(Data items)
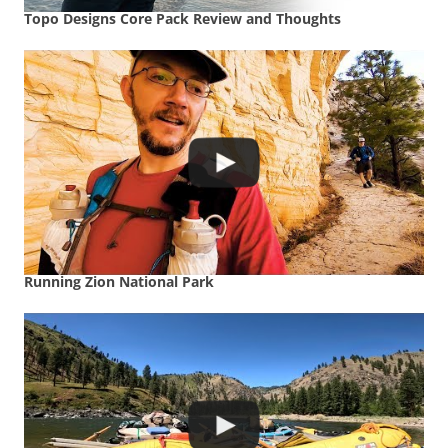
Topo Designs Core Pack Review and Thoughts
Running Zion National Park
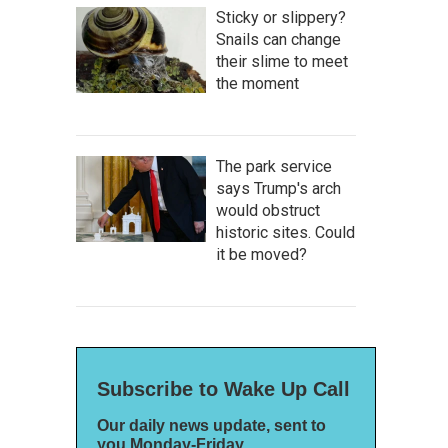
Sticky or slippery?
Snails can change
their slime to meet
the moment
The park service
says Trump's arch
would obstruct
historic sites. Could
it be moved?
Subscribe to Wake Up Call
Our daily news update, sent to
you Monday-Friday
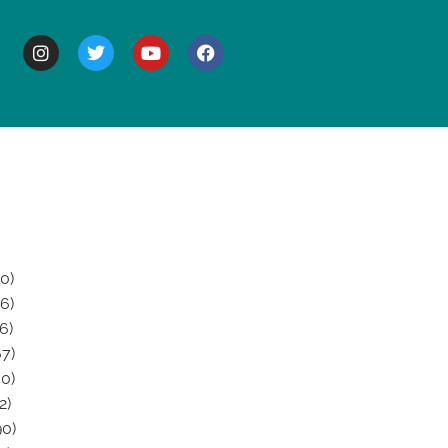
BOUT
0)
6)
6)
7)
0)
2)
0)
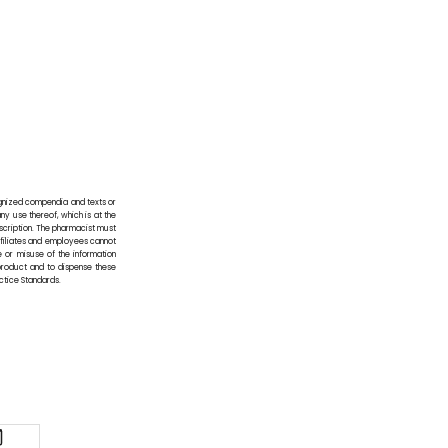
ognized compendia and texts or
any use thereof, which is at the
scription. The pharmacist must
affiliates and employees cannot
e or misuse of the information
 product and to dispense these
actice Standards.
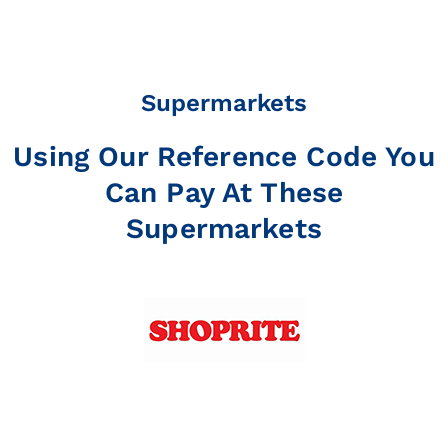
Supermarkets
Using Our Reference Code You
Can Pay At These
Supermarkets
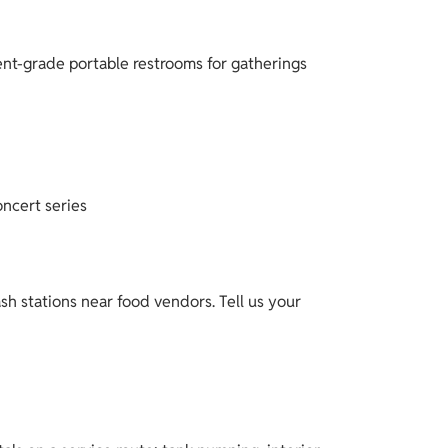
ent-grade portable restrooms for gatherings
oncert series
h stations near food vendors. Tell us your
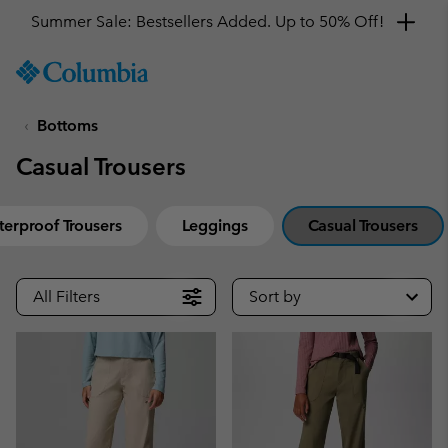
Summer Sale: Bestsellers Added. Up to 50% Off!
SKIP
Columbia
TO
Sportswear
CONTENT
Bottoms
SKIP
TO
Casual Trousers
MAIN
NAV
SKIP
erproof Trousers
Leggings
Casual Trousers
TO
SEARCH
All Filters
Sort by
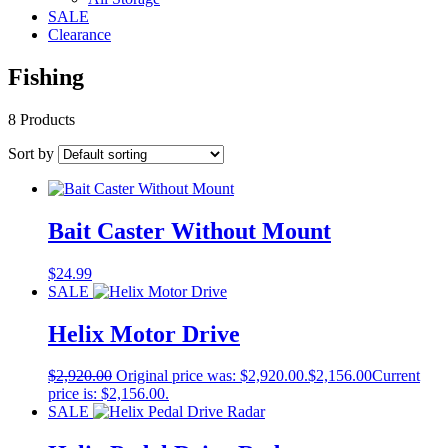
SALE
Clearance
Fishing
8 Products
Sort by
Bait Caster Without Mount
$
24.99
SALE
Helix Motor Drive
$
2,920.00
Original price was: $2,920.00.
$
2,156.00
Current
price is: $2,156.00.
SALE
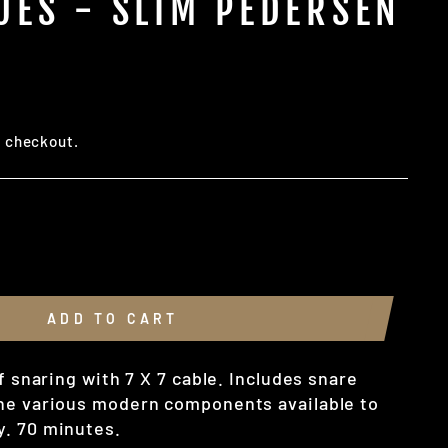
UES - SLIM PEDERSEN
t checkout.
ADD TO CART
of snaring with 7 X 7 cable. Includes snare
he various modern components available to
. 70 minutes.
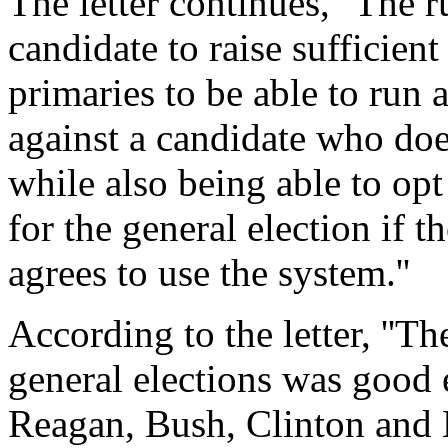
The letter continues, ''The r
candidate to raise sufficien
primaries to be able to run 
against a candidate who doe
while also being able to opt
for the general election if t
agrees to use the system.''
According to the letter, ''T
general elections was good 
Reagan, Bush, Clinton and 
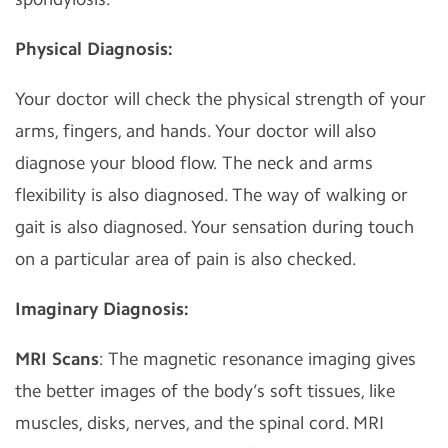
Physical Diagnosis:
Your doctor will check the physical strength of your
arms, fingers, and hands. Your doctor will also
diagnose your blood flow. The neck and arms
flexibility is also diagnosed. The way of walking or
gait is also diagnosed. Your sensation during touch
on a particular area of pain is also checked.
Imaginary Diagnosis:
MRI Scans
: The magnetic resonance imaging gives
the better images of the body’s soft tissues, like
muscles, disks, nerves, and the spinal cord. MRI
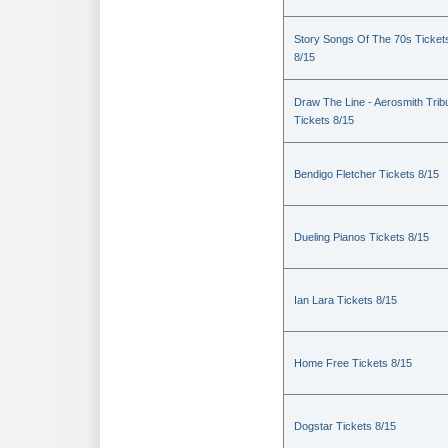
Story Songs Of The 70s Ticket
8/15
Draw The Line - Aerosmith Trib
Tickets 8/15
Bendigo Fletcher Tickets 8/15
Dueling Pianos Tickets 8/15
Ian Lara Tickets 8/15
Home Free Tickets 8/15
Dogstar Tickets 8/15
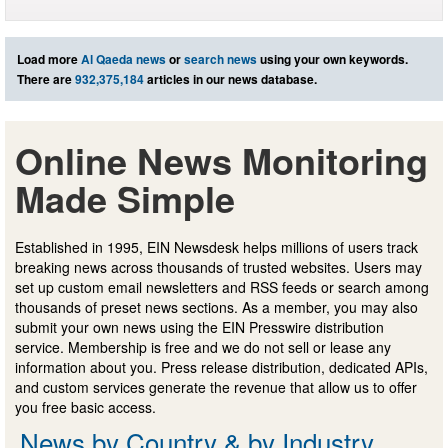
Load more
Al Qaeda news
or
search news
using your own keywords.
There are
932,375,184
articles in our news database.
Online News Monitoring
Made Simple
Established in 1995, EIN Newsdesk helps millions of users track
breaking news across thousands of trusted websites. Users may
set up custom email newsletters and RSS feeds or search among
thousands of preset news sections. As a member, you may also
submit your own news using the EIN Presswire distribution
service. Membership is free and we do not sell or lease any
information about you. Press release distribution, dedicated APIs,
and custom services generate the revenue that allow us to offer
you free basic access.
News by Country & by Industry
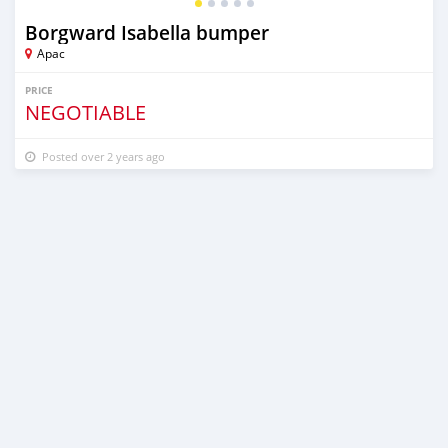
Borgward Isabella bumper
Apac
PRICE
NEGOTIABLE
Posted over 2 years ago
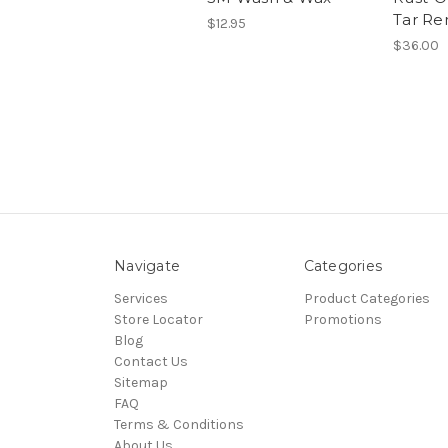
Tar Re
$12.95
$36.00
Navigate
Categories
Services
Product Categories
Store Locator
Promotions
Blog
Contact Us
Sitemap
FAQ
Terms & Conditions
About Us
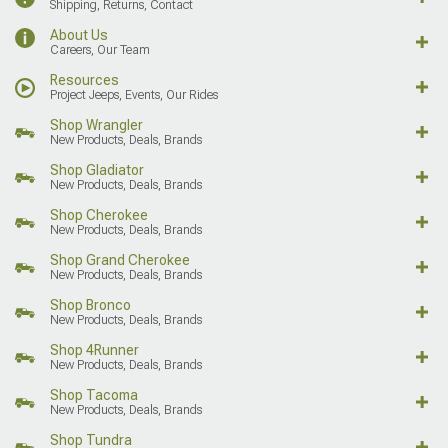
Shipping, Returns, Contact
About Us
Careers, Our Team
Resources
Project Jeeps, Events, Our Rides
Shop Wrangler
New Products, Deals, Brands
Shop Gladiator
New Products, Deals, Brands
Shop Cherokee
New Products, Deals, Brands
Shop Grand Cherokee
New Products, Deals, Brands
Shop Bronco
New Products, Deals, Brands
Shop 4Runner
New Products, Deals, Brands
Shop Tacoma
New Products, Deals, Brands
Shop Tundra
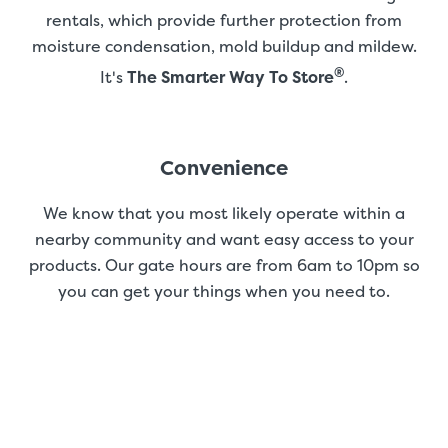
rentals, which provide further protection from
moisture condensation, mold buildup and mildew.
®
It's
The Smarter Way To Store
.
Convenience
We know that you most likely operate within a
nearby community and want easy access to your
products. Our gate hours are from 6am to 10pm so
you can get your things when you need to.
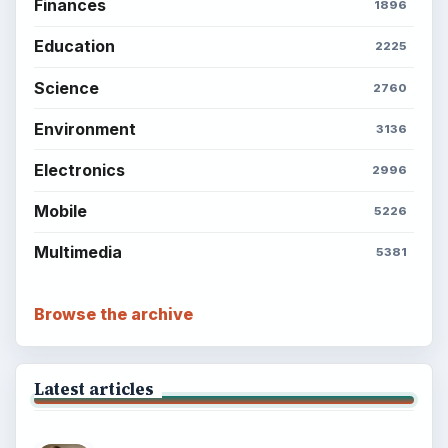
Finances
1896
Education
2225
Science
2760
Environment
3136
Electronics
2996
Mobile
5226
Multimedia
5381
Browse the archive
Latest articles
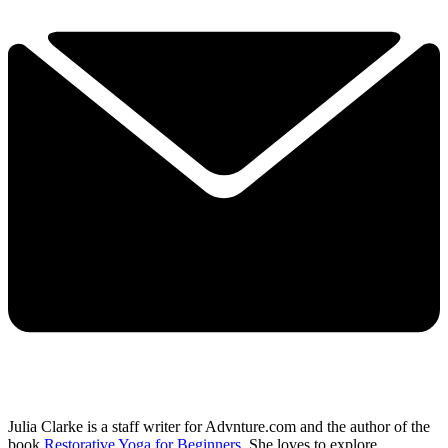
Julia Clarke is a staff writer for Advnture.com and the author of the
book
Restorative Yoga for Beginners
. She loves to explore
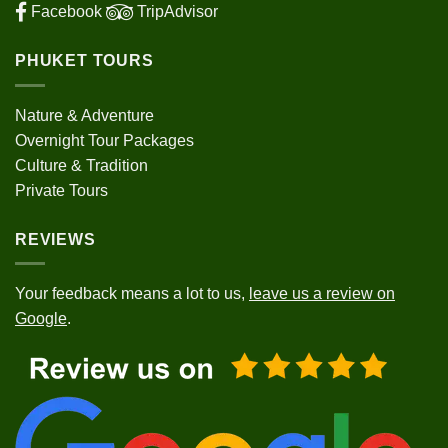
Facebook
TripAdvisor
PHUKET TOURS
Nature & Adventure
Overnight Tour Packages
Culture & Tradition
Private Tours
REVIEWS
Your feedback means a lot to us,
leave us a review on
Google
.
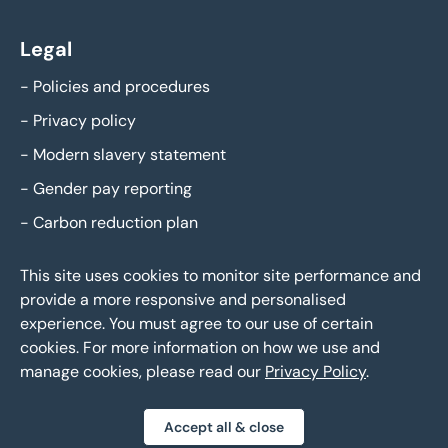
Legal
-
Policies and procedures
-
Privacy policy
-
Modern slavery statement
-
Gender pay reporting
-
Carbon reduction plan
This site uses cookies to monitor site performance and
provide a more responsive and personalised
experience. You must agree to our use of certain
cookies. For more information on how we use and
manage cookies, please read our
Privacy Policy
.
Eddisons Copyright 2026,
All Rights Reserved
Accept all & close
Privacy policy
Sitemap
Bespoke web design
|
|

• **EXERCISE BRIEF**
With the pictures set aside, repeat every entry above exactly.

• **YOUR RESPONSE**
Topo Designs Core Pack Review and Thoughts
Running Zion National Park
Sticky or slippery?
Snails can change
their slime to meet
the moment
The park service
says Trump's arch
would obstruct
historic sites. Could
it be moved?
Subscribe to Wake Up Call
Our daily news update, sent to
you Monday-Friday
BOUT
0)
6)
6)
7)
0)
2)
0)
ognized compendia and texts or
any use thereof, which is at the
scription. The pharmacist must
affiliates and employees cannot
e or misuse of the information
 product and to dispense these
actice Standards.
Supermarkets
Using Our Reference Code You
Can Pay At These
Supermarkets
ent-grade portable restrooms for gatherings
oncert series
h stations near food vendors. Tell us your
Summer Sale: Bestsellers Added. Up to 50% Off!
SKIP
Columbia
TO
Sportswear
CONTENT
Bottoms
SKIP
TO
Casual Trousers
MAIN
NAV
SKIP
erproof Trousers
Leggings
Casual Trousers
TO
SEARCH
All Filters
Sort by
SALE
Clearance
Fishing
8 Products
Sort by
Bait Caster Without Mount
$
24.99
SALE
Helix Motor Drive
$
2,920.00
Original price was: $2,920.00.
$
2,156.00
Current
price is: $2,156.00.
SALE
UES - SLIM PEDERSEN
t checkout.
ADD TO CART
of snaring with 7 X 7 cable. Includes snare
he various modern components available to
. 70 minutes.
The letter continues, ''The r
candidate to raise sufficien
primaries to be able to run 
against a candidate who doe
while also being able to opt
for the general election if t
agrees to use the system.''
According to the letter, ''T
general elections was good 
Reagan, Bush, Clinton and 
Physical Diagnosis:
Your doctor will check the physical strength of your
arms, fingers, and hands. Your doctor will also
diagnose your blood flow. The neck and arms
flexibility is also diagnosed. The way of walking or
gait is also diagnosed. Your sensation during touch
on a particular area of pain is also checked.
Imaginary Diagnosis:
MRI Scans
: The magnetic resonance imaging gives
the better images of the body’s soft tissues, like
muscles, disks, nerves, and the spinal cord. MRI
Story Songs Of The 70s Ticket
8/15
Draw The Line - Aerosmith Trib
Tickets 8/15
Bendigo Fletcher Tickets 8/15
Dueling Pianos Tickets 8/15
Ian Lara Tickets 8/15
Home Free Tickets 8/15
Dogstar Tickets 8/15
Load more
Al Qaeda news
or
search news
using your own keywords.
There are
932,375,184
articles in our news database.
Online News Monitoring
Made Simple
Established in 1995, EIN Newsdesk helps millions of users track
breaking news across thousands of trusted websites. Users may
set up custom email newsletters and RSS feeds or search among
thousands of preset news sections. As a member, you may also
submit your own news using the EIN Presswire distribution
service. Membership is free and we do not sell or lease any
information about you. Press release distribution, dedicated APIs,
and custom services generate the revenue that allow us to offer
you free basic access.
News by Country & by Industry
Borgward Isabella bumper
Apac
PRICE
NEGOTIABLE
Posted over 2 years ago
Tar Re
$12.95
$36.00
Navigate
Categories
Services
Product Categories
Store Locator
Promotions
Blog
Contact Us
Sitemap
FAQ
Terms & Conditions
About Us
Shipping, Returns, Contact
About Us
Careers, Our Team
Resources
Project Jeeps, Events, Our Rides
Shop Wrangler
New Products, Deals, Brands
Shop Gladiator
New Products, Deals, Brands
Shop Cherokee
New Products, Deals, Brands
Shop Grand Cherokee
New Products, Deals, Brands
Shop Bronco
New Products, Deals, Brands
Shop 4Runner
New Products, Deals, Brands
Shop Tacoma
New Products, Deals, Brands
Shop Tundra
rentals, which provide further protection from
moisture condensation, mold buildup and mildew.
®
It's
The Smarter Way To Store
.
Convenience
We know that you most likely operate within a
nearby community and want easy access to your
products. Our gate hours are from 6am to 10pm so
you can get your things when you need to.
Finances
1896
Education
2225
Science
2760
Environment
3136
Electronics
2996
Mobile
5226
Multimedia
5381
Browse the archive
Latest articles
Julia Clarke is a staff writer for Advnture.com and the author of the
book
Restorative Yoga for Beginners
. She loves to explore
Facebook
TripAdvisor
PHUKET TOURS
Nature & Adventure
Overnight Tour Packages
Culture & Tradition
Private Tours
REVIEWS
Your feedback means a lot to us,
leave us a review on
Google
.
Legal
-
Policies and procedures
-
Privacy policy
-
Modern slavery statement
-
Gender pay reporting
-
Carbon reduction plan
This site uses cookies to monitor site performance and
provide a more responsive and personalised
experience. You must agree to our use of certain
cookies. For more information on how we use and
manage cookies, please read our
Privacy Policy
.
Eddisons Copyright 2026,
All Rights Reserved
Accept all & close
Privacy policy
Sitemap
Bespoke web design
|
|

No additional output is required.